• [WHAT IS BEING ASKED] Give back the data below word for word. Any image in it should be left out.

• [TASK INPUT]
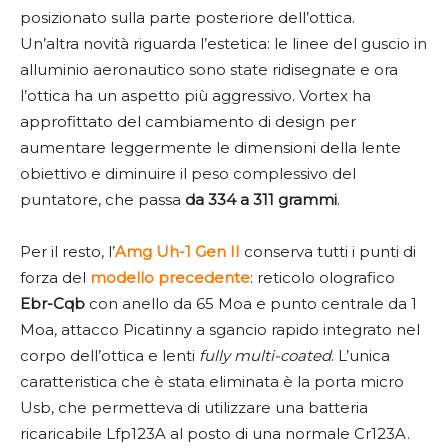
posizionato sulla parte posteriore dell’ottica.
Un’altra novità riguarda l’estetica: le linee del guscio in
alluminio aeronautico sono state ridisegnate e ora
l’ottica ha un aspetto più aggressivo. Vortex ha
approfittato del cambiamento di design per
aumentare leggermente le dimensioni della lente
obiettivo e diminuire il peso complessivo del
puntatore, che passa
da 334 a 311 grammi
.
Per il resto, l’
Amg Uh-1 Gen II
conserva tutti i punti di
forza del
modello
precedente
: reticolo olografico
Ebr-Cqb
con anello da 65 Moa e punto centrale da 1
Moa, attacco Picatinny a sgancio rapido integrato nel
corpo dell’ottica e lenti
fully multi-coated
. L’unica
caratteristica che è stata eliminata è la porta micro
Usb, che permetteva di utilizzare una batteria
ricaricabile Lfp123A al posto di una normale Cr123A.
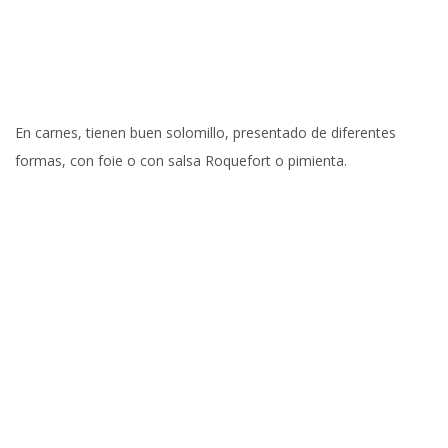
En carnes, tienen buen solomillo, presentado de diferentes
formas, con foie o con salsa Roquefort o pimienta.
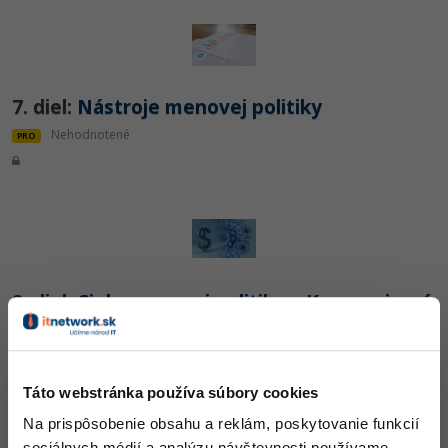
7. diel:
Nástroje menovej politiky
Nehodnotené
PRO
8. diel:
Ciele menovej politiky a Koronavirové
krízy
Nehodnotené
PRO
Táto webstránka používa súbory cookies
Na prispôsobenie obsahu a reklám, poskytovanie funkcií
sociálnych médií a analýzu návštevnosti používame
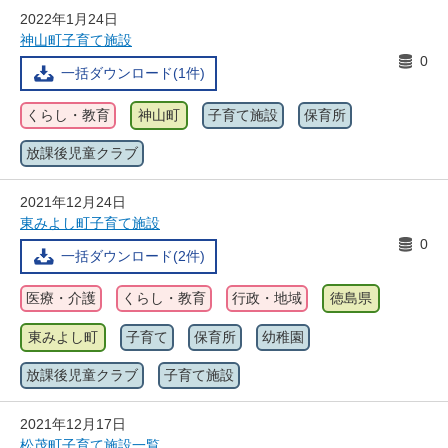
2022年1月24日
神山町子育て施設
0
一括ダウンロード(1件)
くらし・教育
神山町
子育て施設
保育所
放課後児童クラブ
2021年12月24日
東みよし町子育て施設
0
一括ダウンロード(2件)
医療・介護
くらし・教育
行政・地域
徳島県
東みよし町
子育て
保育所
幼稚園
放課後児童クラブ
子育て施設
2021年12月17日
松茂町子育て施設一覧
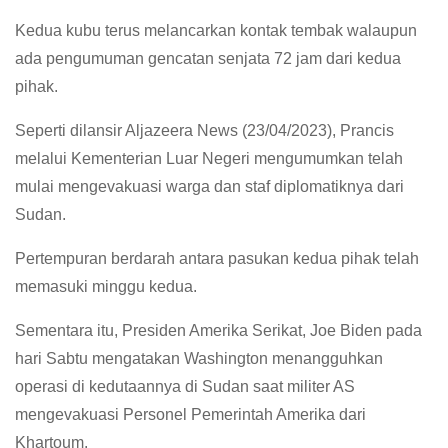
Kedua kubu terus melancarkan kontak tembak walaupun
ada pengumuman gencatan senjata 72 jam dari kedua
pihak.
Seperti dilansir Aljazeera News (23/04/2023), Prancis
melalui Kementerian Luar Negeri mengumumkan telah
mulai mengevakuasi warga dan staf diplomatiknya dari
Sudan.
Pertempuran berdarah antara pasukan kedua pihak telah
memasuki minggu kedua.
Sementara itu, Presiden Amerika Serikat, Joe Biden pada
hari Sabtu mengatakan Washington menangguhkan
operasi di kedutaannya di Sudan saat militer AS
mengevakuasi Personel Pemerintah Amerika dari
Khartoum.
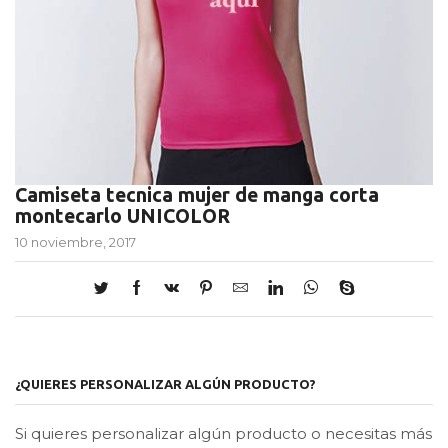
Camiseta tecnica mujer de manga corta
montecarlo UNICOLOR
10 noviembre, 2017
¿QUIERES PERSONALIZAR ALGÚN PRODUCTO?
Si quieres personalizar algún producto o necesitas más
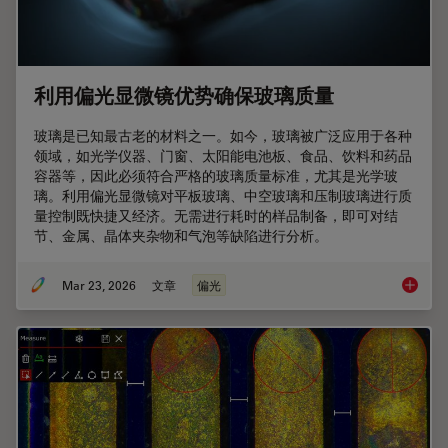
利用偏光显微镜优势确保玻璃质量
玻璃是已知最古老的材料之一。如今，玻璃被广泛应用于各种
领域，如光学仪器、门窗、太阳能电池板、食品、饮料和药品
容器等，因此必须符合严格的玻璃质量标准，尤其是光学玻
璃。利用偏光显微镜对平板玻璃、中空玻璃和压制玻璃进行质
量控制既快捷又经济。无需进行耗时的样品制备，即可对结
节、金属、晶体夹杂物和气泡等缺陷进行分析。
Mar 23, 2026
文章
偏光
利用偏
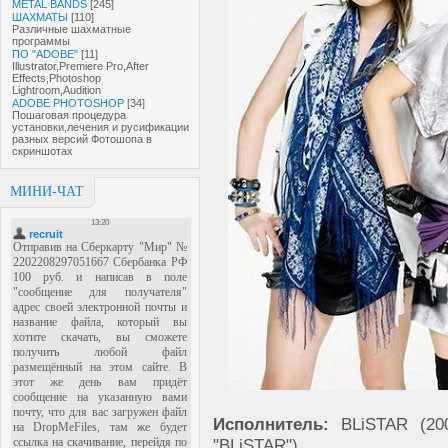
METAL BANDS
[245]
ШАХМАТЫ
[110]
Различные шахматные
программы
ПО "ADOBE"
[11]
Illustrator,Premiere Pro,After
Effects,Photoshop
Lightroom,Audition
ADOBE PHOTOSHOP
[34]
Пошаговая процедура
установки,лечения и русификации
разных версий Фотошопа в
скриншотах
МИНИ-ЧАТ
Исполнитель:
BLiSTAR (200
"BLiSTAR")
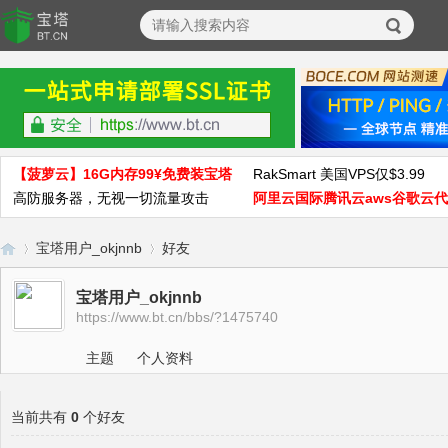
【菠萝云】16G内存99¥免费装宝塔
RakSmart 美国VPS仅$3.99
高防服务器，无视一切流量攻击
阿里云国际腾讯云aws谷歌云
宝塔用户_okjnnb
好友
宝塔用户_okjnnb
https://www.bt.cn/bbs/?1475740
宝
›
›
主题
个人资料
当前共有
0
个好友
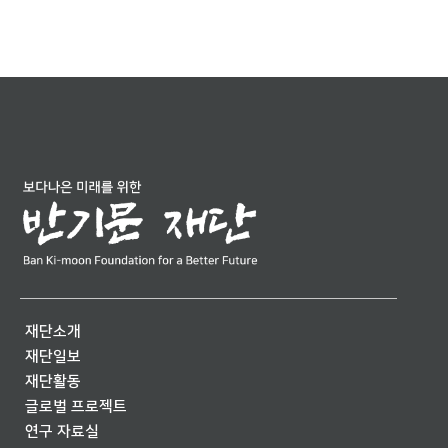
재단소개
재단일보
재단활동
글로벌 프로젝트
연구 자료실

• [EXERCISE SOLUTION]
posizionato sulla parte posteriore dell’ottica.
Un’altra novità riguarda l’estetica: le linee del guscio in
alluminio aeronautico sono state ridisegnate e ora
l’ottica ha un aspetto più aggressivo. Vortex ha
approfittato del cambiamento di design per
aumentare leggermente le dimensioni della lente
obiettivo e diminuire il peso complessivo del
puntatore, che passa
da 334 a 311 grammi
.
Per il resto, l’
Amg Uh-1 Gen II
conserva tutti i punti di
forza del
modello
precedente
: reticolo olografico
Ebr-Cqb
con anello da 65 Moa e punto centrale da 1
Moa, attacco Picatinny a sgancio rapido integrato nel
corpo dell’ottica e lenti
fully multi-coated
. L’unica
caratteristica che è stata eliminata è la porta micro
Usb, che permetteva di utilizzare una batteria
ricaricabile Lfp123A al posto di una normale Cr123A.
En carnes, tienen buen solomillo, presentado de diferentes
formas, con foie o con salsa Roquefort o pimienta.
7. diel:
Nástroje menovej politiky
Nehodnotené
PRO
8. diel:
Ciele menovej politiky a Koronavirové
krízy
Nehodnotené
PRO
Táto webstránka používa súbory cookies
Na prispôsobenie obsahu a reklám, poskytovanie funkcií
sociálnych médií a analýzu návštevnosti používame
2022年1月24日
神山町子育て施設
0
一括ダウンロード(1件)
くらし・教育
神山町
子育て施設
保育所
放課後児童クラブ
2021年12月24日
東みよし町子育て施設
0
一括ダウンロード(2件)
医療・介護
くらし・教育
行政・地域
徳島県
東みよし町
子育て
保育所
幼稚園
放課後児童クラブ
子育て施設
2021年12月17日
松茂町子育て施設一覧
Kedua kubu terus melancarkan kontak tembak walaupun
ada pengumuman gencatan senjata 72 jam dari kedua
pihak.
Seperti dilansir Aljazeera News (23/04/2023), Prancis
melalui Kementerian Luar Negeri mengumumkan telah
mulai mengevakuasi warga dan staf diplomatiknya dari
Sudan.
Pertempuran berdarah antara pasukan kedua pihak telah
memasuki minggu kedua.
Sementara itu, Presiden Amerika Serikat, Joe Biden pada
hari Sabtu mengatakan Washington menangguhkan
operasi di kedutaannya di Sudan saat militer AS
mengevakuasi Personel Pemerintah Amerika dari
Khartoum.
Camiseta tecnica mujer de manga corta
montecarlo UNICOLOR
10 noviembre, 2017
¿QUIERES PERSONALIZAR ALGÚN PRODUCTO?
Si quieres personalizar algún producto o necesitas más
利用偏光显微镜优势确保玻璃质量
玻璃是已知最古老的材料之一。如今，玻璃被广泛应用于各种
领域，如光学仪器、门窗、太阳能电池板、食品、饮料和药品
容器等，因此必须符合严格的玻璃质量标准，尤其是光学玻
璃。利用偏光显微镜对平板玻璃、中空玻璃和压制玻璃进行质
量控制既快捷又经济。无需进行耗时的样品制备，即可对结
节、金属、晶体夹杂物和气泡等缺陷进行分析。
Mar 23, 2026
文章
偏光
利用偏
METAL BANDS
[245]
ШАХМАТЫ
[110]
Различные шахматные
программы
ПО "ADOBE"
[11]
Illustrator,Premiere Pro,After
Effects,Photoshop
Lightroom,Audition
ADOBE PHOTOSHOP
[34]
Пошаговая процедура
установки,лечения и русификации
разных версий Фотошопа в
скриншотах
МИНИ-ЧАТ
Исполнитель:
BLiSTAR (200
"BLiSTAR")
【菠萝云】16G内存99¥免费装宝塔
RakSmart 美国VPS仅$3.99
高防服务器，无视一切流量攻击
阿里云国际腾讯云aws谷歌云
宝塔用户_okjnnb
好友
宝塔用户_okjnnb
https://www.bt.cn/bbs/?1475740
宝
›
›
主题
个人资料
当前共有
0
个好友
재단소개
재단일보
재단활동
글로벌 프로젝트
연구 자료실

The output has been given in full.